Paul Louis COURIER, auteur cité dans le Littré

COURIER (1772-1825)

Dans le texte d'origine du Littré, les auteurs pouvaient être nommés par de nombreuses variantes. Dans cette version en ligne, la forme COURIER a été choisie.

1019 citations dans le Littré

Œuvres citées dans le dictionnaire Littré

Cette liste des œuvres a été compilée manuellement pour ce site web. Elle n'est pas exhaustive, et privilégie autant que possible les références aux éditions originales. Elle peut toutefois comprendre des publications contemporaines d'É. Littré, lorsque ce dernier était explicite sur ses sources ou qu'il cite des compilations.
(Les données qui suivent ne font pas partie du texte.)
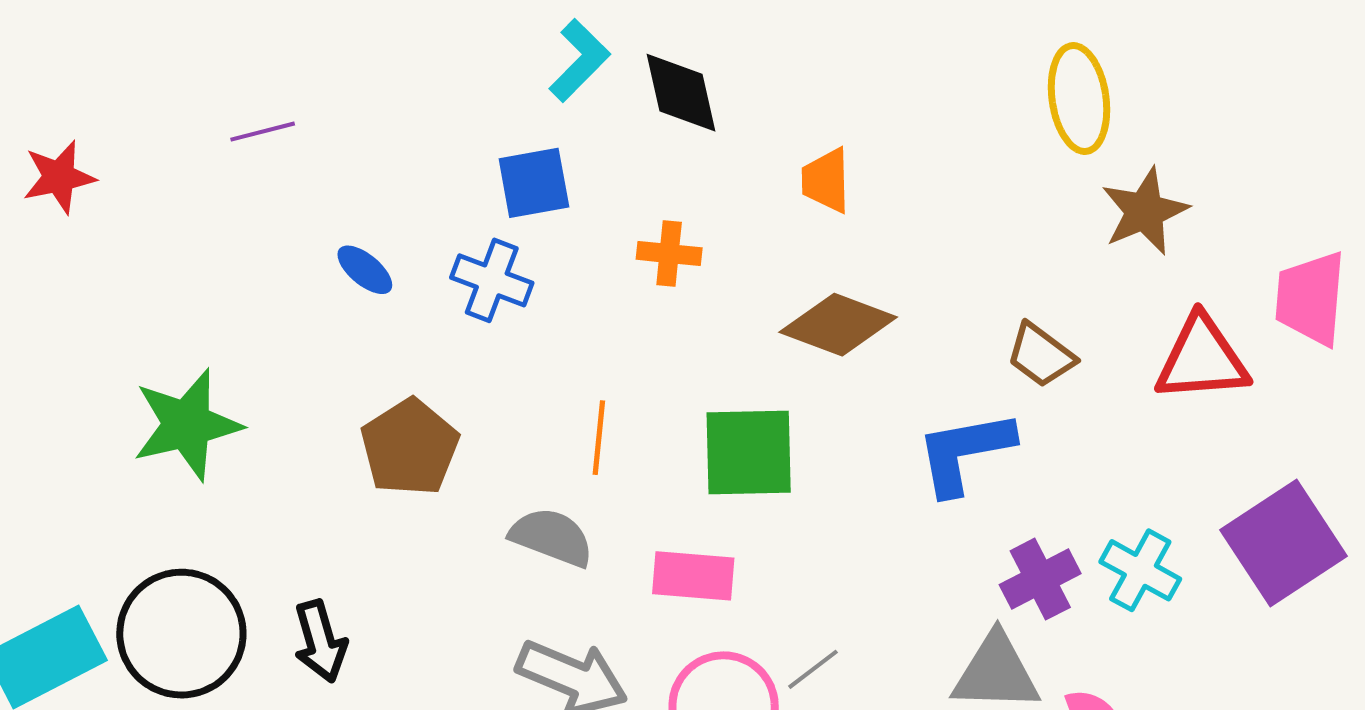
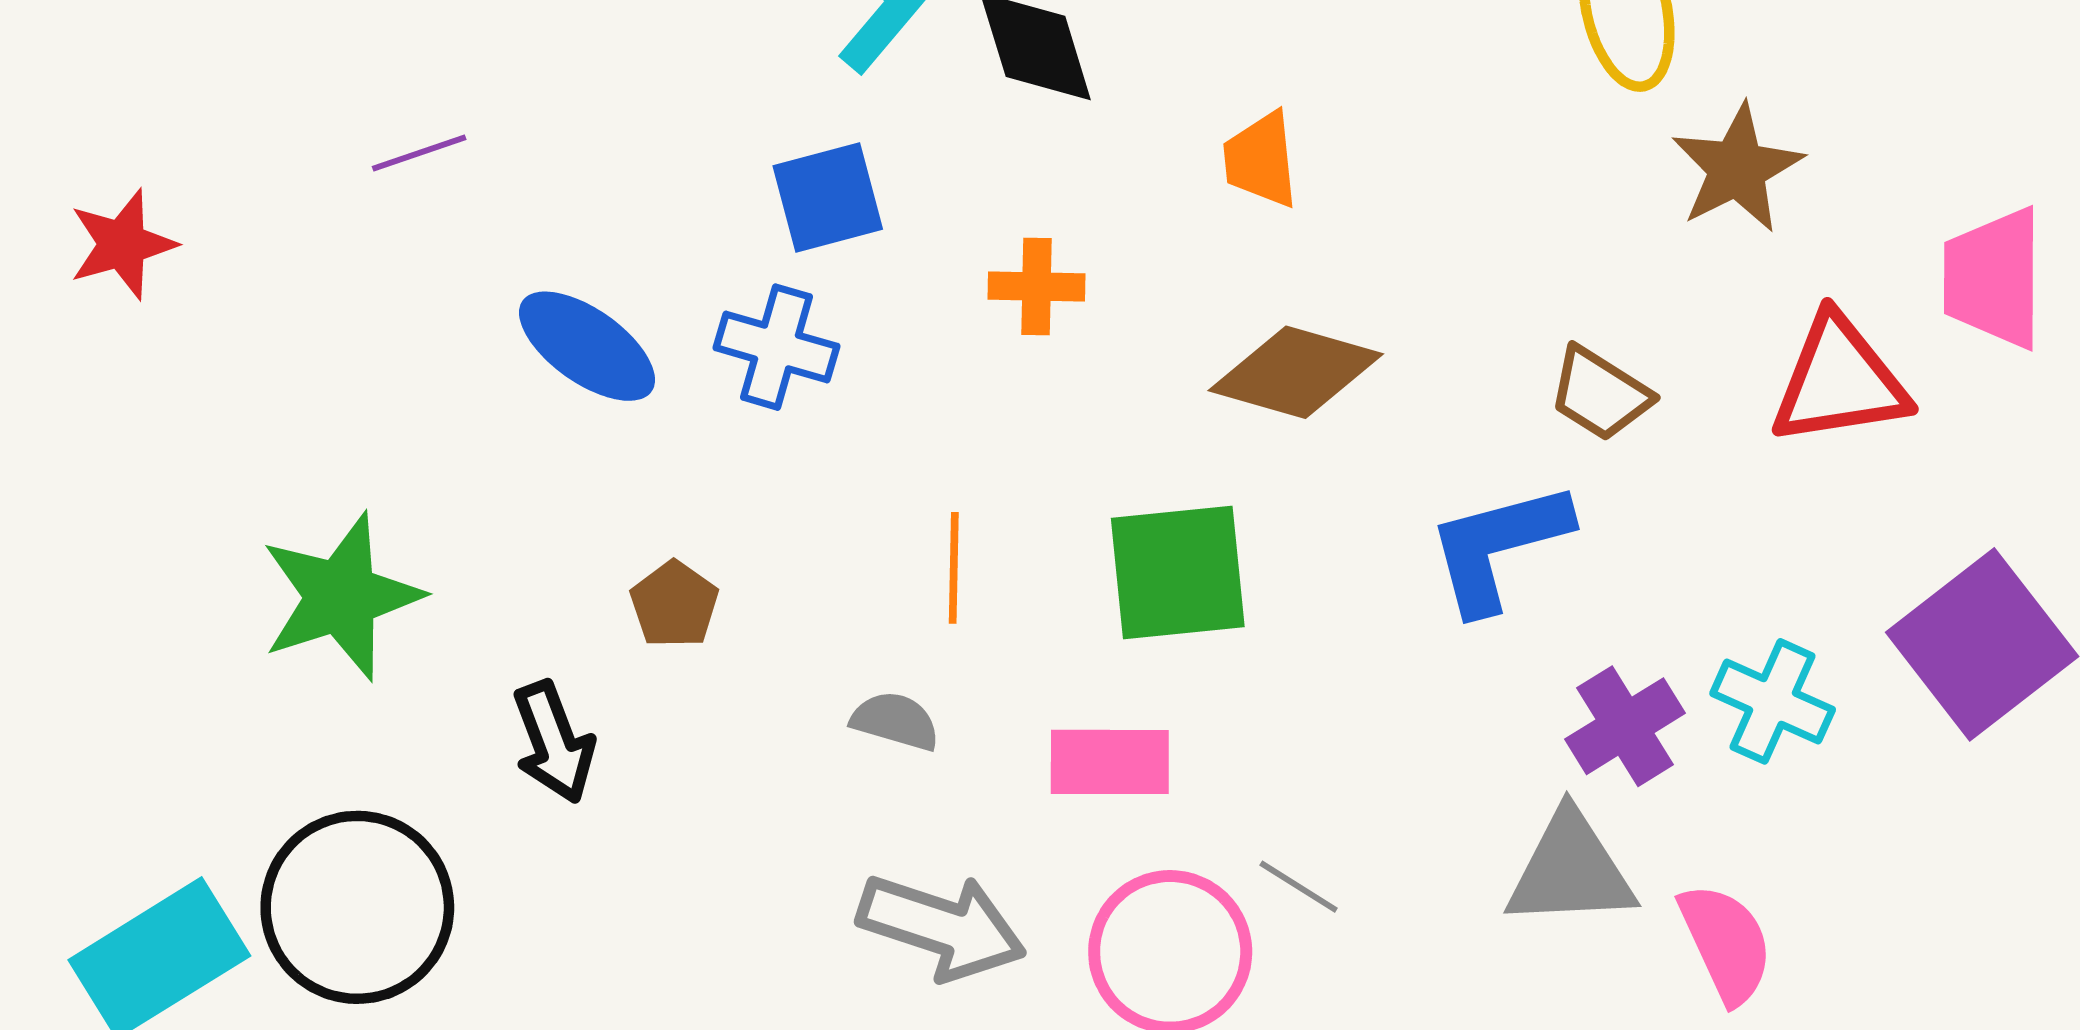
blue ellipse: (365, 270) -> (587, 346), size x1.6
brown pentagon: (410, 447) -> (674, 604), size x0.6
gray semicircle: (552, 537) -> (895, 721), size x0.7
black arrow: (320, 641) -> (554, 742), moved
gray line: (813, 669) -> (1299, 887), turned 74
Le dictionnaire imprimé contenait d'ailleurs une liste très partielle des œuvres et auteurs.

Titre de l'œuvre Date de parution Citations
Lettres de France et d'Italie 1828 698 citations
Pamphlets 1815 43 citations
Simple discours pour l'acquisition de Chambord 1821 24 citations

Quelques citations de Paul Louis COURIER

Voici un tirage aléatoire parmi ses 1019 citations dans le Littré.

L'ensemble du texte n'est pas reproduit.